| TASK PROMPT |
What do the lines from the one containing "3 Boyutlu yeni sistem teknoloji" through the end of the listing below say? Restate them word for word and give nothing else.
Segment Start: DATA EXCERPTS
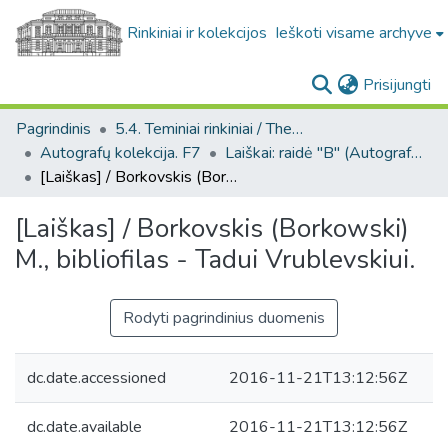
Rinkiniai ir kolekcijos
Ieškoti visame archyve
(c
Prisijungti
Pagrindinis
5.4. Teminiai rinkiniai / Thematic collections
Autografų kolekcija. F7
Laiškai: raidė "B" (Autografų kolekcija. F7)
[Laiškas] / Borkovskis (Borkowski) M., bibliofilas - Tadui Vrublevskiui.
[Laiškas] / Borkovskis (Borkowski)
M., bibliofilas - Tadui Vrublevskiui.
Rodyti pagrindinius duomenis
dc.date.accessioned
2016-11-21T13:12:56Z
dc.date.available
2016-11-21T13:12:56Z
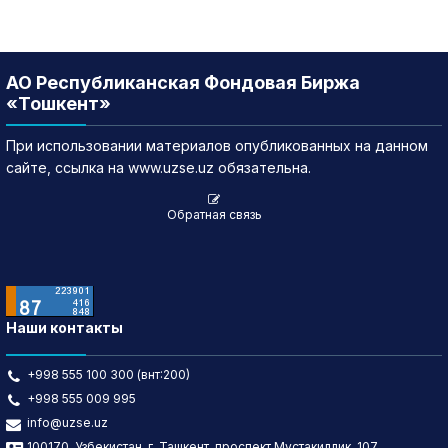
АО Республиканская Фондовая Биржа
«Тошкент»
При использовании материалов опубликованных на данном
сайте, ссылка на www.uzse.uz обязательна.
Обратная связь
Наши контакты
+998 555 100 300 (внт:200)
+998 555 009 995
info@uzse.uz
100170, Узбекистан, г. Ташкент, проспект Мустакиллик, 107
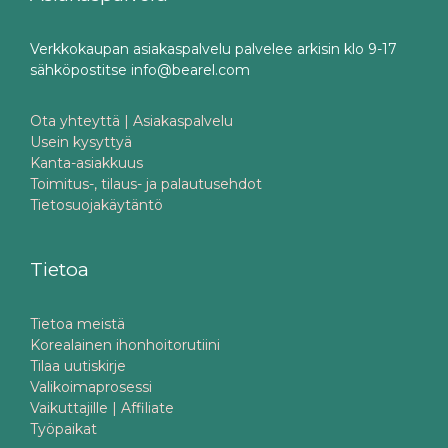
Verkkokaupan asiakaspalvelu palvelee arkisin klo 9-17
sähköpostitse info@bearel.com
Ota yhteyttä | Asiakaspalvelu
Usein kysyttyä
Kanta-asiakkuus
Toimitus-, tilaus- ja palautusehdot
Tietosuojakäytäntö
Tietoa
Tietoa meistä
Korealainen ihonhoitorutiini
Tilaa uutiskirje
Valikoimaprosessi
Vaikuttajille | Affiliate
Työpaikat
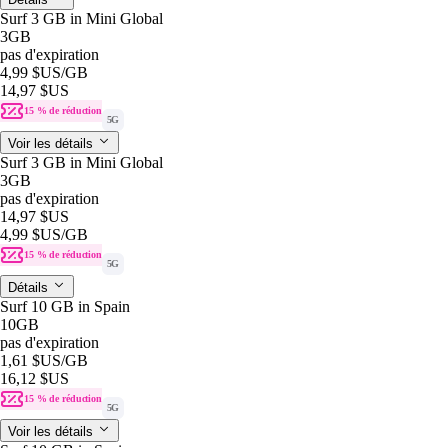
Surf 3 GB in Mini Global
3GB
pas d'expiration
4,99 $US
/GB
14,97 $US
15 % de réduction
5G
Voir les détails
Surf 3 GB in Mini Global
3GB
pas d'expiration
14,97 $US
4,99 $US
/GB
15 % de réduction
5G
Détails
Surf 10 GB in Spain
10GB
pas d'expiration
1,61 $US
/GB
16,12 $US
15 % de réduction
5G
Voir les détails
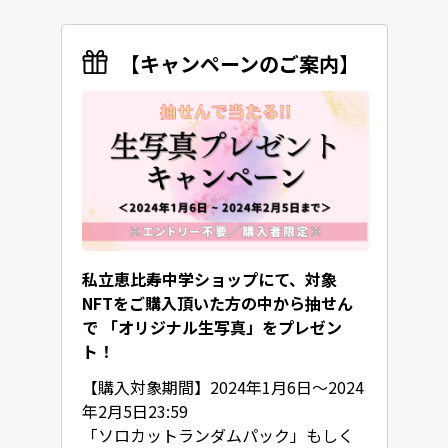
【キャンペーンのご案内】
私立恵比寿中学ショップにて、対象
NFTをご購入頂いた方の中から抽せん
で 「オリジナル生写真」をプレゼン
ト！
【購入対象期間】2024年1月6日～2024
年2月5日23:59

「ソロカットランダムパック」もしく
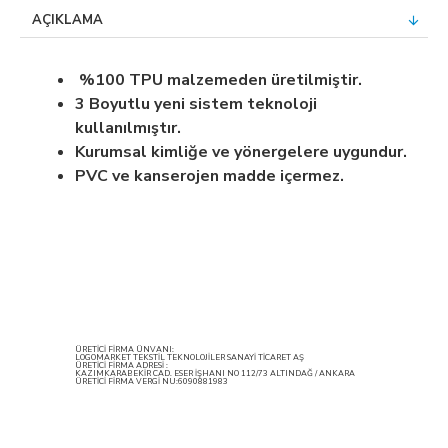
AÇIKLAMA
%100 TPU malzemeden üretilmiştir.
3 Boyutlu yeni sistem teknoloji
kullanılmıştır.
Kurumsal kimliğe ve yönergelere uygundur.
PVC ve kanserojen madde içermez.
ÜRETİCİ FİRMA ÜNVANI:
LOGOMARKET TEKSTİL TEKNOLOJİLER SANAYİ TİCARET AŞ
ÜRETİCİ FİRMA ADRESİ :
KAZIMKARABEKİR CAD. ESER İŞHANI NO 112/73 ALTINDAĞ / ANKARA
ÜRETİCİ FİRMA VERGİ NU:6090881983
Segment End: DATA EXCERPTS
| SOLUTION |
3 Boyutlu yeni sistem teknoloji
kullanılmıştır.
Kurumsal kimliğe ve yönergelere uygundur.
PVC ve kanserojen madde içermez.
ÜRETİCİ FİRMA ÜNVANI:
LOGOMARKET TEKSTİL TEKNOLOJİLER SANAYİ TİCARET AŞ
ÜRETİCİ FİRMA ADRESİ :
KAZIMKARABEKİR CAD. ESER İŞHANI NO 112/73 ALTINDAĞ / ANKARA
ÜRETİCİ FİRMA VERGİ NU:6090881983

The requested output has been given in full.